The clever trick in Denis Villeneuve’s Sicario is that Emily Blunt’s character is presented as the standard hero-type who is there to help bring down a Mexican drug cartel, when in reality she’s just a tool to make it seem like some covert CIA black ops shit is more legal than it actually is—undercutting both the idea of America’s ever-noble attempts to police the world and the trope of the unimpeachable, super-capable woman in an action movie who nevertheless doesn’t really get to do anything cool or important (Blunt’s character is pretty much explicitly told that that’s why she exists). But if Sicario didn’t make it clear enough, Emily Blunt has now directly explained that she’s “bored” of seeing a script that describes a character as a “strong female lead.”

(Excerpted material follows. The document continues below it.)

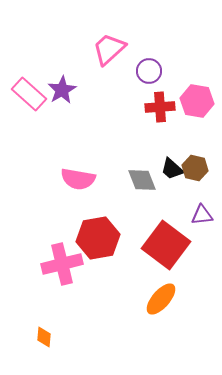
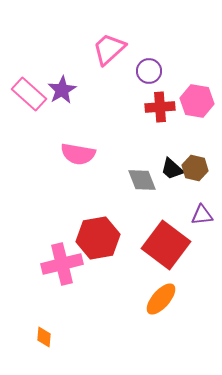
pink semicircle: moved 25 px up
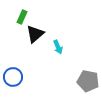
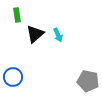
green rectangle: moved 5 px left, 2 px up; rotated 32 degrees counterclockwise
cyan arrow: moved 12 px up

Speaking with The Telegraph, Blunt said that “those roles are written as incredibly stoic, you spend the whole time acting tough and saying tough things,” and so she says “it’s the worst thing ever” when it shows up in a script. “That makes me roll my eyes,” she says. “I’m already out. I’m bored.”

One could argue that she’s basically describing her character in Edge Of Tomorrow (or is it Live Die Repeat?) there, but she didn’t specifically call out the movie in the interview so maybe that’s not fair. Either way, Blunt says that her character in Prime Video’s The English, Cornelia, is the kind of part she likes to play these days, saying, “I love a character with a secret, and I loved Cornelia’s buoyancy, her hopefulness, her guilelessness… Cornelia is more surprising than that. She’s innocent without being naive and that makes her a force to be reckoned with.”

If you’d like to see how that goes, The English debuted on Prime Video on November 11.